Presigned Access Configuration

Develocity Provenance Governor supports HMAC-SHA256 presigned URL authentication for /packages/\** endpoints. Presigned URLs provide time-limited, credential-free access to package attestation data — ideal for CI/CD pipelines, artifact proxies, and read-only integrations where embedding authorization headers is impractical.

When presigned access is not configured, the feature is completely inert and has no effect on other authentication mechanisms.

Configuration Properties

Property Type Default Description

presigned-access.keys

map

empty

Map of key ID to base64-encoded HMAC secret. Each key must be at least 32 bytes (256 bits) of cryptographically secure random data.

presigned-access.active-key-id

string

none

The key ID used when generating new presigned URLs. Must reference a key in the keys map.

presigned-access.ttl

duration

PT15M

Time-to-live for generated URLs (ISO 8601 duration format).

Generating Keys

Each key must be raw random bytes from a cryptographically secure random number generator (CSPRNG), base64-encoded. Do not use human-readable passwords or passphrases.

openssl rand -base64 32

Store keys in a secrets manager (e.g., HashiCorp Vault, AWS Secrets Manager) or a Kubernetes Secret.
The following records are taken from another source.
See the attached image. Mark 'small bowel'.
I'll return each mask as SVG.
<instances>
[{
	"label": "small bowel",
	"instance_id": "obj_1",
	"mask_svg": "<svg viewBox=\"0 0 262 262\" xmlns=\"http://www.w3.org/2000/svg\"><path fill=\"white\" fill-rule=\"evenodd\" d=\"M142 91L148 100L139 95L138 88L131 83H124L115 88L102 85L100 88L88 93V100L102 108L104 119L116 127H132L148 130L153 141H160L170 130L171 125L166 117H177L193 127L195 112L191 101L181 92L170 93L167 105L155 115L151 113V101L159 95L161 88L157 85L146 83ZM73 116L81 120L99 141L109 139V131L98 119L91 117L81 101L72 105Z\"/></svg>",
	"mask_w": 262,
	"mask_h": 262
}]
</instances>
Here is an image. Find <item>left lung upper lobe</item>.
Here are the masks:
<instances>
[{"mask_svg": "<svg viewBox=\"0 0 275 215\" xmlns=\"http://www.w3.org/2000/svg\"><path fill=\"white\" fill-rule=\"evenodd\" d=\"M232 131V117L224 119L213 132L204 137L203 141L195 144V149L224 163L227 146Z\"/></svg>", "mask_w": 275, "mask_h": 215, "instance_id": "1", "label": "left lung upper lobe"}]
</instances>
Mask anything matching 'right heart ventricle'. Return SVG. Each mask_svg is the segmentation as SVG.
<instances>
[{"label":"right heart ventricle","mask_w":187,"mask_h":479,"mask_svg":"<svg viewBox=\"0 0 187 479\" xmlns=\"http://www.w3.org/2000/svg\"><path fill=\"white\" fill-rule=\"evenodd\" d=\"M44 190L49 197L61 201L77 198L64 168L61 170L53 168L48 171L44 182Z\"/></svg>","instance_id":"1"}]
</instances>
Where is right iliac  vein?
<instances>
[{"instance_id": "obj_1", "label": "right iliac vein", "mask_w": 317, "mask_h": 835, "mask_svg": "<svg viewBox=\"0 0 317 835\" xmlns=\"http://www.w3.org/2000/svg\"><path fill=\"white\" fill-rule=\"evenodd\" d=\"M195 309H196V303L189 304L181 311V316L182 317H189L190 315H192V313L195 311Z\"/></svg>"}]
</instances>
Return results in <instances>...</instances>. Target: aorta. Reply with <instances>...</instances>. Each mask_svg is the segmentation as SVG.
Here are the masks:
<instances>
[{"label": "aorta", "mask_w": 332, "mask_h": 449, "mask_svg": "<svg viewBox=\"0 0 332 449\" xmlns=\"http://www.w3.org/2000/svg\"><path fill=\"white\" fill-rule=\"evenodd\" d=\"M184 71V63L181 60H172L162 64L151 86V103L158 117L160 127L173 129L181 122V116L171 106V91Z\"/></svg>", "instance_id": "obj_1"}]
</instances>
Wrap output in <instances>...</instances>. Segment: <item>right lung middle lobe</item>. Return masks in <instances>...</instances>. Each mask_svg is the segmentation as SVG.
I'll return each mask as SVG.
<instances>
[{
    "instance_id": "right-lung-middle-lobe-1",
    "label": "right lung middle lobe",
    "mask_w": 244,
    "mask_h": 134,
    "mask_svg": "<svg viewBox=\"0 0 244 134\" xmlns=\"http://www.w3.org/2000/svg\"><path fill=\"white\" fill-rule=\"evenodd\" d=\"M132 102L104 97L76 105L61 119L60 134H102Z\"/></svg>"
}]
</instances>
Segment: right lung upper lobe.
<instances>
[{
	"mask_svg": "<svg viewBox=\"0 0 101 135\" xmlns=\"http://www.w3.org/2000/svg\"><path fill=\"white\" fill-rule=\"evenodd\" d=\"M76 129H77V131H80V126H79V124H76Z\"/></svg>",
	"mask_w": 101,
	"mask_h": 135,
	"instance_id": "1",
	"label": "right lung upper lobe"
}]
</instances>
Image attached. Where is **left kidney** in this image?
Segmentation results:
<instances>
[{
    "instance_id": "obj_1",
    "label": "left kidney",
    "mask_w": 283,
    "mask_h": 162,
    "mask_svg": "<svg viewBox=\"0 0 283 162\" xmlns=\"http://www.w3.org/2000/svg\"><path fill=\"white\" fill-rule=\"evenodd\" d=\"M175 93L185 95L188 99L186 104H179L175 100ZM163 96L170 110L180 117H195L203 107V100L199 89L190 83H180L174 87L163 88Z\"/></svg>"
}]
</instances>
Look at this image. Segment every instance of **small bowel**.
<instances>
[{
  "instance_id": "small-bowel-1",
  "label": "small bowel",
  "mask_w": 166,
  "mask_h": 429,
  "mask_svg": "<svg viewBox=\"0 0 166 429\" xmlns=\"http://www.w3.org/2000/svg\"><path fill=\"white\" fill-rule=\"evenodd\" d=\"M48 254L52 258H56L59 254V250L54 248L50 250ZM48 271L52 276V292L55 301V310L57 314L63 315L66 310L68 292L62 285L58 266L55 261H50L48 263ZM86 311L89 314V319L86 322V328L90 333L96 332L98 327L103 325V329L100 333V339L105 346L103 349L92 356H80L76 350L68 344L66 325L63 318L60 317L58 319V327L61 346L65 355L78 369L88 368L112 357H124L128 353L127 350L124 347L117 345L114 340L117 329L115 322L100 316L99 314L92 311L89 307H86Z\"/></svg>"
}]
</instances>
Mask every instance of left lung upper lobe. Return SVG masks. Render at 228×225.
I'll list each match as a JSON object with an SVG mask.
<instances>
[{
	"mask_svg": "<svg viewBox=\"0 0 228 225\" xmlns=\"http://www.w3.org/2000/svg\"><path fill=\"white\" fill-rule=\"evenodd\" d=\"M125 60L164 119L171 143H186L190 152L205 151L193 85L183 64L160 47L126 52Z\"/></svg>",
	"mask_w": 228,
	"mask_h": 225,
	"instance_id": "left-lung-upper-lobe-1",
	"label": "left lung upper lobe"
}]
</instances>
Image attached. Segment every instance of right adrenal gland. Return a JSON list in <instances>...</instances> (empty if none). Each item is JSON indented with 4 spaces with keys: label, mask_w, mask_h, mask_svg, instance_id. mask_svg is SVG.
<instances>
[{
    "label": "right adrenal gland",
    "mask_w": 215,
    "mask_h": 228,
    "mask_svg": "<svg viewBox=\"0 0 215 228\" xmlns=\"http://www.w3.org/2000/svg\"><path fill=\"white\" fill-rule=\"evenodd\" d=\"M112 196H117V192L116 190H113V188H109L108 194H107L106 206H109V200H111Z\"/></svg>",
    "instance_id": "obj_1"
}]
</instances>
Never commit keys to source control.

Single-Key Configuration

The simplest configuration uses one key:

presigned-access:
  active-key-id: key-1
  keys:
    key-1: 5fG3pLq9zX+kR2mN8wTjYhVbCdEfAiOuSxWnHlMpJQ0=

Key Rotation

To rotate keys with zero downtime:

  1. Add the new key to the keys map alongside the existing key.
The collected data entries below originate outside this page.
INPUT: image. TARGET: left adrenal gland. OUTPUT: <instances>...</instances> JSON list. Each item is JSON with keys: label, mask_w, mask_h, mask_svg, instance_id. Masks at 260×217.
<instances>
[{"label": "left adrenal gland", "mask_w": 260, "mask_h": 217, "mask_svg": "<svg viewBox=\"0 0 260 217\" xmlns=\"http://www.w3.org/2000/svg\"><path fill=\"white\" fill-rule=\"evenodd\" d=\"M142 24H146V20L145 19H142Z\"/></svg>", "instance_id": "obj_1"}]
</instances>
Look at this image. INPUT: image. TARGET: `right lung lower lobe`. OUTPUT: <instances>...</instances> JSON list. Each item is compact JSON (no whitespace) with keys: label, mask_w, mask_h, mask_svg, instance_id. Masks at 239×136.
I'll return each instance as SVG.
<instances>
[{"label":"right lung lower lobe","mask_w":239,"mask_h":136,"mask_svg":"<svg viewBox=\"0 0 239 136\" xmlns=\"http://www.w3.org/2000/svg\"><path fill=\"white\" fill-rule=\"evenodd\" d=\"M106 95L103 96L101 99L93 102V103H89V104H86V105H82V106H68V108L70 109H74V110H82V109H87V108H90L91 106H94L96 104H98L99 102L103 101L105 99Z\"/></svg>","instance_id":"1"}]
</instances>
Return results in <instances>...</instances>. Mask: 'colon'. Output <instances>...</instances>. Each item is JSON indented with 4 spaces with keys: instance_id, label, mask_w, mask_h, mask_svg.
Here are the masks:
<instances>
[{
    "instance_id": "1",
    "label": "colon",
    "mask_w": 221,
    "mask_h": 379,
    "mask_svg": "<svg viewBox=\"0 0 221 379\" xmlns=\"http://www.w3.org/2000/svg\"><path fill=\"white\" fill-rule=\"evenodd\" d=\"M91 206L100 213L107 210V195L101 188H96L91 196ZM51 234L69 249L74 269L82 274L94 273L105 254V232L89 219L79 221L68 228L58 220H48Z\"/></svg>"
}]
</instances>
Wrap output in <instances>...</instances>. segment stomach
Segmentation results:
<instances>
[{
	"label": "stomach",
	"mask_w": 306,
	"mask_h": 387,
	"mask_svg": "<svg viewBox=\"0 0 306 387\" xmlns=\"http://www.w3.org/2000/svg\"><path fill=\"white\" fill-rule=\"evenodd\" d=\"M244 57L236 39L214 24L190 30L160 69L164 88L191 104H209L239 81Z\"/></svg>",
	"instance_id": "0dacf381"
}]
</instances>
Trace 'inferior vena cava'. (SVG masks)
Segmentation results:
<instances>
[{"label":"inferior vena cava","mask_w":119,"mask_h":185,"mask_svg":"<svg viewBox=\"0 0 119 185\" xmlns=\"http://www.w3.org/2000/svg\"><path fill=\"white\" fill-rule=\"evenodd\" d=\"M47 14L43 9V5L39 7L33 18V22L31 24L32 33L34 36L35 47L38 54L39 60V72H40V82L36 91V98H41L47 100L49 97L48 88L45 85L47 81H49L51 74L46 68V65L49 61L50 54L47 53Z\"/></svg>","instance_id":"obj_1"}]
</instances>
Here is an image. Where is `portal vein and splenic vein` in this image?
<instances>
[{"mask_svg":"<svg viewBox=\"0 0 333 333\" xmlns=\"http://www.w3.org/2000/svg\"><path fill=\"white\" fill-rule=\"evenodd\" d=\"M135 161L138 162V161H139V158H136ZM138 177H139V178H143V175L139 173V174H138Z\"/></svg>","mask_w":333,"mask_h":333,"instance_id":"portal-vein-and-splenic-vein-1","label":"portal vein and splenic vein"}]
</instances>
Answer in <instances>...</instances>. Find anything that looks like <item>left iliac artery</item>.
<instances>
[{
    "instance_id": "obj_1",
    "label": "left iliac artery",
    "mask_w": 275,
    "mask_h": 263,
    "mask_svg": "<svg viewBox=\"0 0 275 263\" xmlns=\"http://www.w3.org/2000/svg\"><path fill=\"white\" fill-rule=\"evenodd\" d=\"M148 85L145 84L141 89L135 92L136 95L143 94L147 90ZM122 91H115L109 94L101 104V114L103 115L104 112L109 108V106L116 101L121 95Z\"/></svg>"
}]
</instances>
  2. Promote the new key by updating active-key-id.

  3. Remove the old key after its TTL has elapsed, ensuring no in-flight signed URLs still reference it.

presigned-access:
  active-key-id: key-2
  ttl: PT15M
  keys:
    key-1: 5fG3pLq9zX+kR2mN8wTjYhVbCdEfAiOuSxWnHlMpJQ0=
    key-2: aB7cD9eF1gH3iJ5kL7mN9oP1qR3sT5uV7wX9yZ1aB3c=

In this example, key-2 is used for generating new URLs, while key-1 remains valid for verifying previously issued URLs until it is removed.
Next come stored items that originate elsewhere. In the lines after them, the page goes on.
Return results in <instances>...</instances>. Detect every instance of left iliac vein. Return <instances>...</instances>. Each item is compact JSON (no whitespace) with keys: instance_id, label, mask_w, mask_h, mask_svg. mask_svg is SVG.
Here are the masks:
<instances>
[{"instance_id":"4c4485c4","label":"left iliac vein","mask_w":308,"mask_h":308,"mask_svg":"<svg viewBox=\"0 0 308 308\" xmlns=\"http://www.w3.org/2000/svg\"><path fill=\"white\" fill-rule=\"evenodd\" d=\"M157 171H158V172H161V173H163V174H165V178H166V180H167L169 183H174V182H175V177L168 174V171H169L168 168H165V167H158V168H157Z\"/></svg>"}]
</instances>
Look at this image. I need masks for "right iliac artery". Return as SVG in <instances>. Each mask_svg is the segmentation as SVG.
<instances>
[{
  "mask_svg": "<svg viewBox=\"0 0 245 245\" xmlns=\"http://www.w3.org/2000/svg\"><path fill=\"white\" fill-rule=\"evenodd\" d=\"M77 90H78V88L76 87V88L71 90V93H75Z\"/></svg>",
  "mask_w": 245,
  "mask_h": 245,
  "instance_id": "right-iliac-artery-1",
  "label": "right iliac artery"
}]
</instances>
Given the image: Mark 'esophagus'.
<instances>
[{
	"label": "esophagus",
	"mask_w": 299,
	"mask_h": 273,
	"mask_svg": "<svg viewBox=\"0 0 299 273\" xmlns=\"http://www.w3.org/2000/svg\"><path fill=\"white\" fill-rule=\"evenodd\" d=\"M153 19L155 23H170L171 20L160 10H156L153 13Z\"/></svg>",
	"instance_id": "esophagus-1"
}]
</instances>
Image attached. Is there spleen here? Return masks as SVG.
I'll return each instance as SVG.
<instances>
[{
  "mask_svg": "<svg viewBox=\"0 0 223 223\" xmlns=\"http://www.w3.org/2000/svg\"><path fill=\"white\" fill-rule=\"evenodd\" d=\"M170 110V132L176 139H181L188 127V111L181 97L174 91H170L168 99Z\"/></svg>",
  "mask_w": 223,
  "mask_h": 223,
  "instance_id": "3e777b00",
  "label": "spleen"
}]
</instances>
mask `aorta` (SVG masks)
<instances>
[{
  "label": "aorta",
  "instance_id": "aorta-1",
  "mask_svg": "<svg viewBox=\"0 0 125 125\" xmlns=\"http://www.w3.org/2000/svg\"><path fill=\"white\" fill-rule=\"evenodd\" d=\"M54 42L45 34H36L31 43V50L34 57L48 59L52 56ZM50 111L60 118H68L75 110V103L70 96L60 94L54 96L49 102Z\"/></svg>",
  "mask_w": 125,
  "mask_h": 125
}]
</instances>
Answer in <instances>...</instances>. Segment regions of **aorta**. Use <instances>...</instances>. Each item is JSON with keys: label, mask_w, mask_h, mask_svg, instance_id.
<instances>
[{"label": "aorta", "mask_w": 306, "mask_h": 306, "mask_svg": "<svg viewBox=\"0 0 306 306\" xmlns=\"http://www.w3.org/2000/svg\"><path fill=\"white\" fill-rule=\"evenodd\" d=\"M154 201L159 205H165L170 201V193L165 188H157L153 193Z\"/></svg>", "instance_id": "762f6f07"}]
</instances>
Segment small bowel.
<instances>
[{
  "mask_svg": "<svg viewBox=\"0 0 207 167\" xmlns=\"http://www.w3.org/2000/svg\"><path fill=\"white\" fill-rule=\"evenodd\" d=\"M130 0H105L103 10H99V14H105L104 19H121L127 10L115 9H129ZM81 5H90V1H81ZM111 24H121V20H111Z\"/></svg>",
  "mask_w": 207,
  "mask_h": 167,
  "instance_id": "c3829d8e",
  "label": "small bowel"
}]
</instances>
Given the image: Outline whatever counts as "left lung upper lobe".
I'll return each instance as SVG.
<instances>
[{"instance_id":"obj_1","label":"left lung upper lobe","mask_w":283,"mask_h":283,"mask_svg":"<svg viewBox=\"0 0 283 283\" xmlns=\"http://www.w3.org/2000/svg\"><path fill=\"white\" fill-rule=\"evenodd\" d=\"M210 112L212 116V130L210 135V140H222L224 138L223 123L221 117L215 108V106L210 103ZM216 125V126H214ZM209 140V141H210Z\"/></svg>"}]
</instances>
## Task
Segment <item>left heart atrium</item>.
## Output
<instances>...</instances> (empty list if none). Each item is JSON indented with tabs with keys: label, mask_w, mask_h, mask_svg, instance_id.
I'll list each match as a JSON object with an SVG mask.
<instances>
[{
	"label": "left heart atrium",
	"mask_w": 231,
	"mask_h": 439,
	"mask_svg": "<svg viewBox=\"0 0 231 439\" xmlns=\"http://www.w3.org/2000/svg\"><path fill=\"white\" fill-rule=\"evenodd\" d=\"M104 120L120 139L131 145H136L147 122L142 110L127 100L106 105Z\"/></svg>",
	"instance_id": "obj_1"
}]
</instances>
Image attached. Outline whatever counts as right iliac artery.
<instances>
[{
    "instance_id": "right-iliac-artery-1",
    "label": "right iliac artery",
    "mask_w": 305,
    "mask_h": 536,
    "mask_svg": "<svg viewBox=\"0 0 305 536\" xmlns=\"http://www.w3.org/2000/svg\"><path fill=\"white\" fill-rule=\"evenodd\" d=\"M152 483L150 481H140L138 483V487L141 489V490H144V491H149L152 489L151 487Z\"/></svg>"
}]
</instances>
Query Parameter Convention

A presigned URL includes four query parameters that are validated by Develocity Provenance Governor:

Parameter Description

X-Dpg-Expires

Expiration time as Unix epoch seconds.

X-Dpg-KeyId

Identifier of the HMAC key used to sign the URL.

X-Dpg-Principal

URN of the identity that authorized access (e.g., urn:basic-identity:ci-bot).

X-Dpg-Signature

Base64url-encoded HMAC-SHA256 signature.

The signature covers the HTTP method, path, expiry, and principal. Additional query parameters (e.g., pagination) may be appended without invalidating the signature.

Example presigned URL
GET https://provenance-governor.example.com/packages/maven/com.example/lib/1.0.0
  ?X-Dpg-Expires=1700000900
  &X-Dpg-KeyId=key-1
  &X-Dpg-Principal=urn%3Abasic-identity%3Aci-bot
  &X-Dpg-Signature=<base64url-hmac>

Security Considerations

  • Keys shorter than 32 bytes are rejected at startup.

  • Signature comparison uses constant-time comparison to prevent timing attacks.

  • The generating principal’s URN appears in query strings and server logs. Avoid using identities that contain PII (e.g., email addresses). Prefer dedicated service accounts such as ci-bot or artifact-proxy.

  • The default 15-minute TTL limits the window of exposure for a leaked URL. Increasing the TTL via presigned-access.ttl trades convenience for a larger exposure window.

  • Presigned URLs grant read-attestations authority only.